General characteristics
- Class & type: Palmer three funnel, 30 knot destroyer
- Displacement: 390 long tons (396 t) standard; 420 long tons (427 t) full load;
- Length: 219 ft 9 in (66.98 m) o/a
- Beam: 20 ft 9 in (6.32 m)
- Draught: 8 ft 11 in (2.72 m)
- Installed power: 6,000 shp (4,500 kW)
- Propulsion: 4 × Reed water tube boilers; 2 × vertical triple-expansion steam engines; 2 shafts;
- Speed: 30 kn (56 km/h)
- Range: 80 tons coal; 1,490 nmi (2,760 km) at 11 kn (20 km/h);
- Complement: 60 officers and men
- Armament: 1 × QF 12-pounder 12 cwt Mark I L/40 naval gun on a P Mark I low angle mount; 5 × QF 6-pdr 8 cwt L/40 naval gun on a Mark I* low angle mount; 2 × single tubes for 18-inch (450mm) torpedoes;

= HMS Flying Fish (1897) =

Destroyer of the Royal Navy

HMS Flying Fish was a Palmer three funnel, 30 knot destroyer ordered by the Royal Navy under the 1896 – 1897 Naval Estimates. She was the tenth ship to carry this name.

==Construction==
Flying Fish was laid down on 9 August 1896 at the Palmer shipyard at Jarrow-on-Tyne and launched on 4 March 1897. During her builder’s trials she made her contracted speed requirement. She was completed and accepted by the Royal Navy in June 1898.

==Service history==
===Pre-War===
After commissioning she was assigned to the East Coast Flotilla of the 1st Fleet based at Harwich.

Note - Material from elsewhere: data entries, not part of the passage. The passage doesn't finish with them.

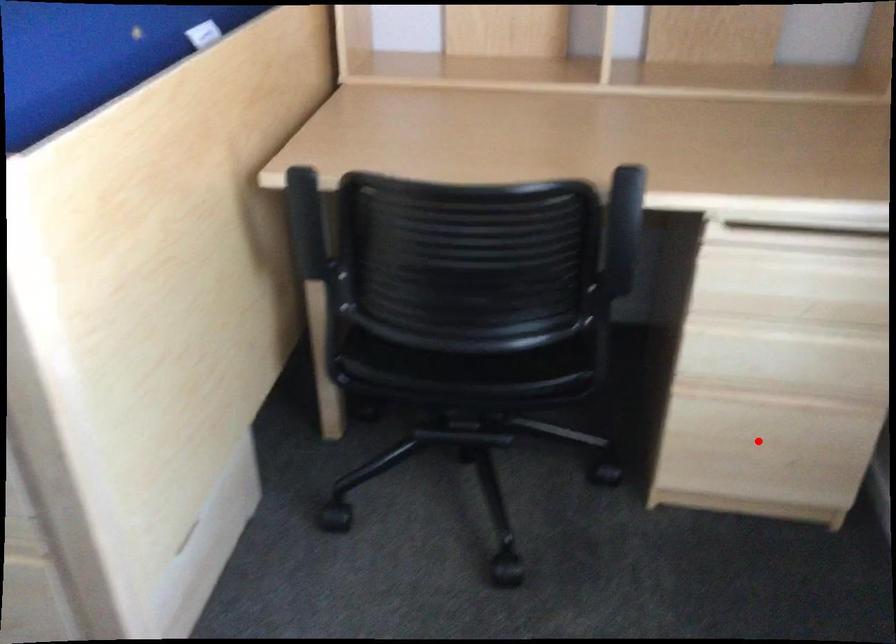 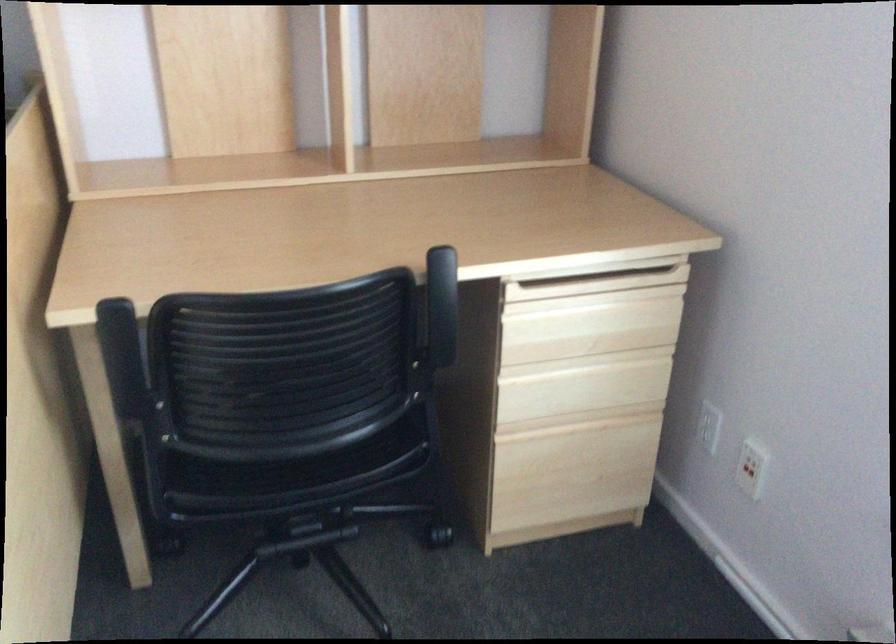 Where in the second image is the point corresponding to the highlighted location from the first image?

(574, 465) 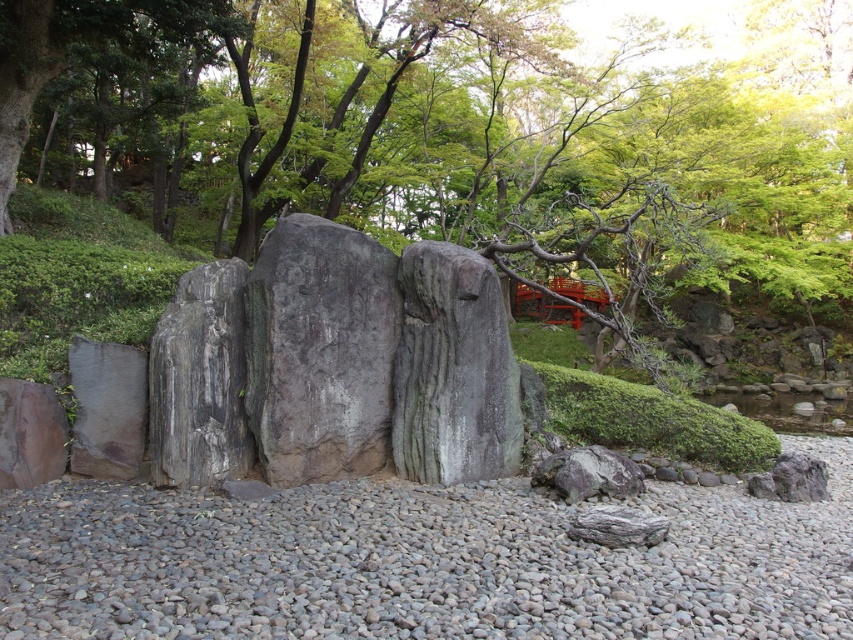 Does point (676, 172) come closer to viewer compared to point (386, 316)?

No, (676, 172) is behind (386, 316).

Does smooth bark tree at center come in front of gray rough rock at center?

No, it is behind gray rough rock at center.

Measure the distance between point (x=659, y=148) and camera.

15.25 meters

The image size is (853, 640). What are the coordinates of `smooth bark tree at center` in the screenshot? It's located at (451, 132).

Can you confirm if gray gravel at center is positioned above gray rough rock at center?

Incorrect, gray gravel at center is not positioned above gray rough rock at center.

Is gray gravel at center shorter than gray rough rock at center?

Correct, gray gravel at center is not as tall as gray rough rock at center.

At what (x,y) coordinates should I click in order to perform the action: click on gray gravel at center. Please return your answer as a coordinate pair (x, y). Looking at the image, I should click on (421, 563).

Does smooth bark tree at center have a larger size compared to gray gravel at center?

Yes.

Image resolution: width=853 pixels, height=640 pixels. Find the location of `smooth bark tree at center`. smooth bark tree at center is located at coordinates (451, 132). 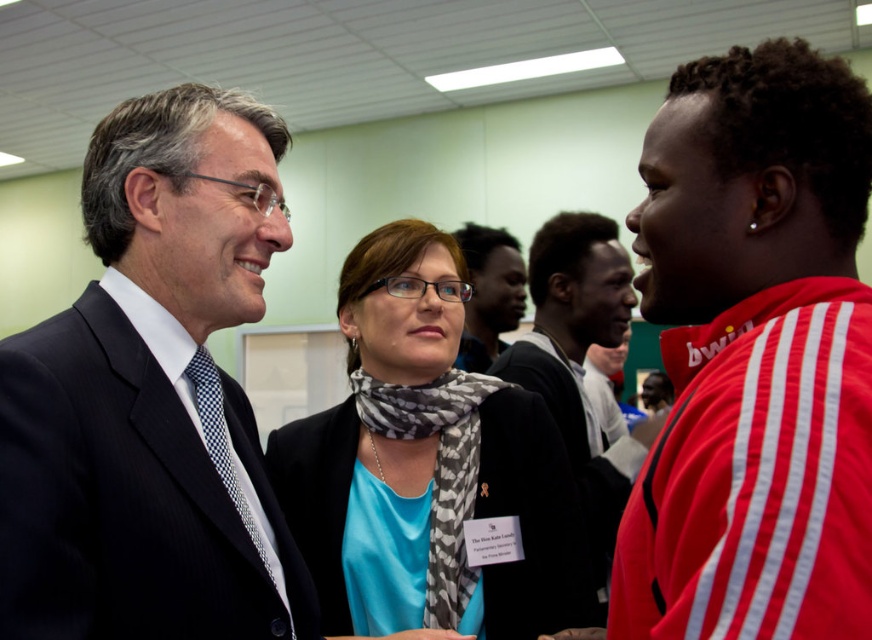 You are a photographer at a professional event. You need to take a closeup photo of the dark skin textured face at center and the matte black suit at center. Which object should you focus on first to ensure it appears sharp in the photo?

You should focus on the dark skin textured face at center first because it is closer to the viewer than the matte black suit at center, so focusing on it will ensure it is sharp while the background may blur slightly.

You are a photographer at a professional event. You need to adjust your camera to focus on two subjects in the scene, the dark blue suit at center and the dark skin textured face at center. Which subject should you focus on first if you want to prioritize the one that is taller?

The dark blue suit at center is taller than the dark skin textured face at center, so you should focus on the dark blue suit at center first.

Based on the scene description, where is the dark blue suit at center located in terms of its 2D coordinates?

The dark blue suit at center is located at the 2D coordinates point (148,397). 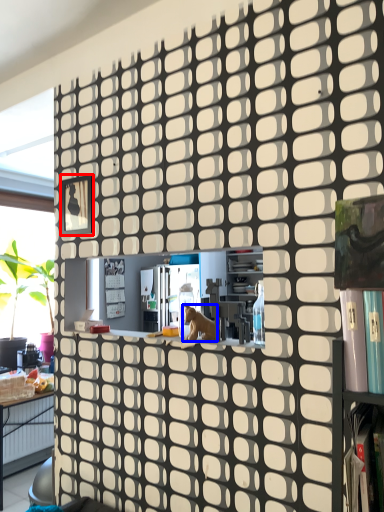 Question: Which object is further to the camera taking this photo, square (highlighted by a red box) or animal (highlighted by a blue box)?

Choices:
 (A) square
 (B) animal

Answer: (A) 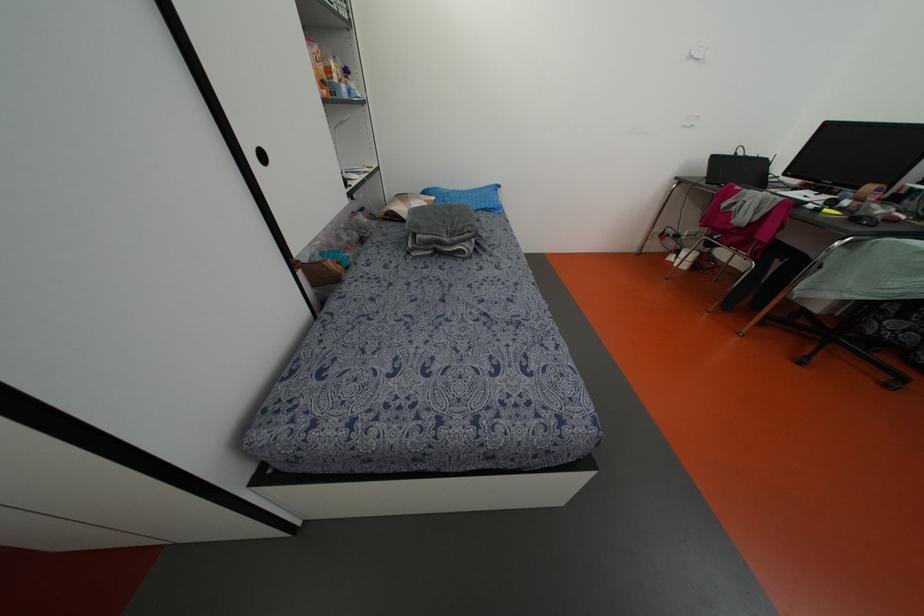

She served in the Portsmouth instructional flotilla under the command of Commander Morgan Singer until early January 1901. On 16 December 1901 Flying Fish was re-commissioned by Lieutenant Hugh Percival Buckle for service on the Mediterranean Station, as tender to the battleship . After leaving Devonport for her commission in February 1902, she encountered hard weather in the Bay of Biscay and was knocked about so that she started leaking, and had to port at Brest. She was sufficiently repaired to be able to return to Devonport for more extensive repairs in late February, and eventually arrived at Malta two months late on 16 April 1902. In September 1902 she visited the Aegean Sea with other ships of the station for combined manoeuvres near Nauplia.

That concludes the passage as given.